## Collected data

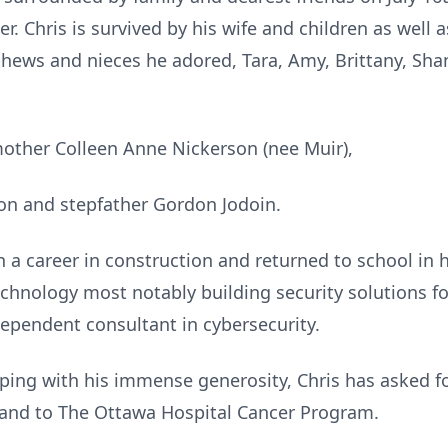
er. Chris is survived by his wife and children as well 
ews and nieces he adored, Tara, Amy, Brittany, Shan
mother Colleen Anne Nickerson (nee Muir),
on and stepfather Gordon Jodoin.
 a career in construction and returned to school in h
echnology most notably building security solutions f
dependent consultant in cybersecurity.
eeping with his immense generosity, Chris has asked 
 and to The Ottawa Hospital Cancer Program.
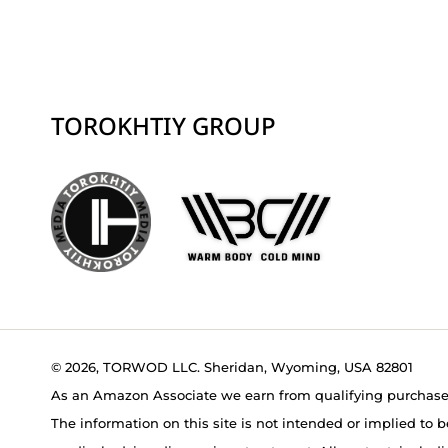
TOROKHTIY GROUP
© 2026, TORWOD LLC. Sheridan, Wyoming, USA 82801
As an Amazon Associate we earn from qualifying purchase
The information on this site is not intended or implied to b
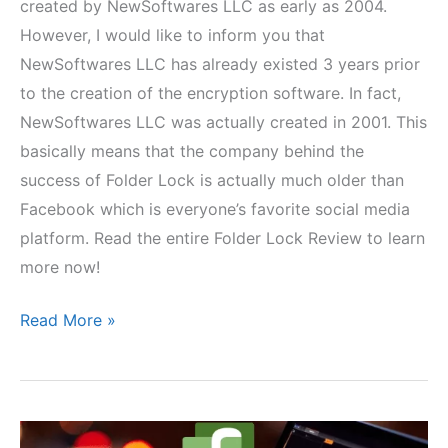
created by NewSoftwares LLC as early as 2004.
However, I would like to inform you that
NewSoftwares LLC has already existed 3 years prior
to the creation of the encryption software. In fact,
NewSoftwares LLC was actually created in 2001. This
basically means that the company behind the
success of Folder Lock is actually much older than
Facebook which is everyone’s favorite social media
platform. Read the entire Folder Lock Review to learn
more now!
Folder
Read More »
Lock
Review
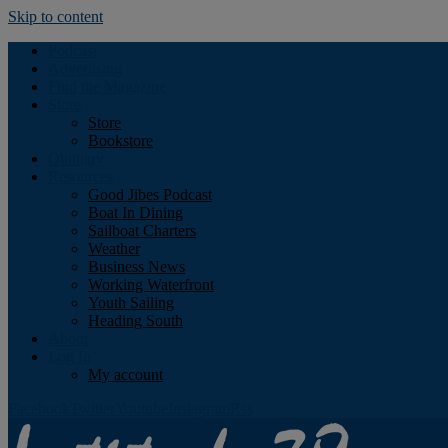
Skip to content
Podcast
Advertising
Find the Magazine
Store
Store
Bookstore
Obituary
Resources
Good Jibes Podcast
Boat In Dining
Sailboat Charters
Weather
Business News
Working Waterfront
Youth Sailing
Heading South
About
Log In
My account
Facebook
Twitter
Youtube
Instagram
Rss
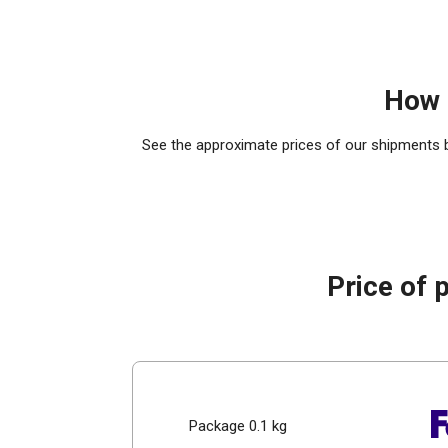
How 
See the approximate prices of our shipments by
Price of 
Package 0.1 kg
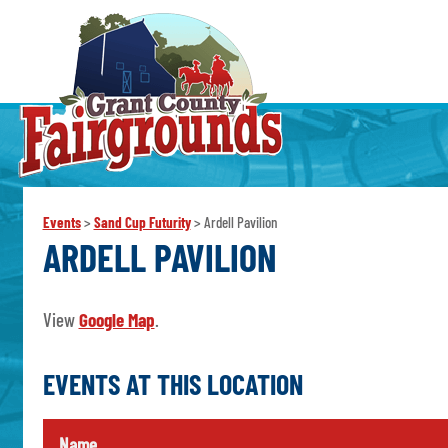
Events
>
Sand Cup Futurity
>
Ardell Pavilion
ARDELL PAVILION
View
Google Map
.
EVENTS AT THIS LOCATION
Name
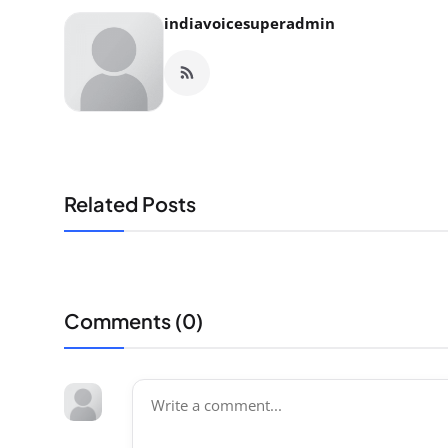
indiavoicesuperadmin
Related Posts
Comments (
0
)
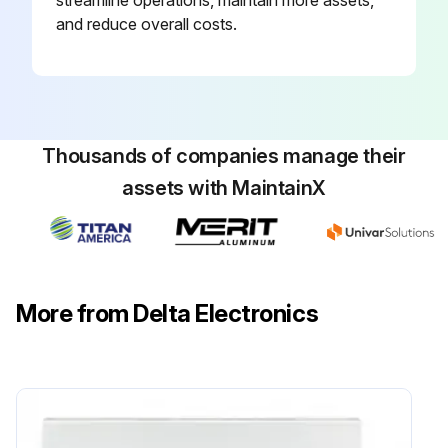
streamline operations, maintain more assets,
and reduce overall costs.
Thousands of companies manage their
assets with MaintainX
More from Delta Electronics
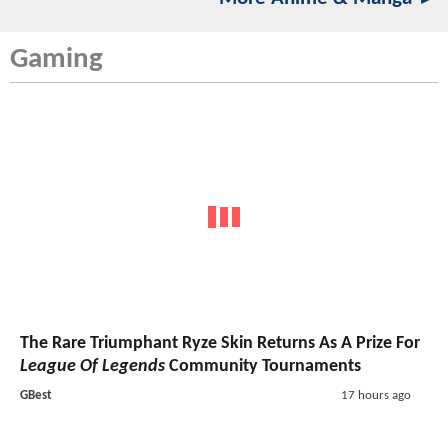
Gaming
The Rare Triumphant Ryze Skin Returns As A Prize For
League Of Legends
Community Tournaments
GBest
17 hours ago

## INSTRUCTIONS FOR THE TASK
Print from the line containing "on and stepfather Gordon Jodoin." through the line containing "However, I would like to inform you that" in the data above, exactly as the lines stand, and omit every picture.

## ANSWER TO THE EXERCISE
on and stepfather Gordon Jodoin.
 a career in construction and returned to school in h
echnology most notably building security solutions f
dependent consultant in cybersecurity.
eeping with his immense generosity, Chris has asked 
 and to The Ottawa Hospital Cancer Program.
TOROKHTIY GROUP
© 2026, TORWOD LLC. Sheridan, Wyoming, USA 82801
As an Amazon Associate we earn from qualifying purchase
The information on this site is not intended or implied to b
created by NewSoftwares LLC as early as 2004.
However, I would like to inform you that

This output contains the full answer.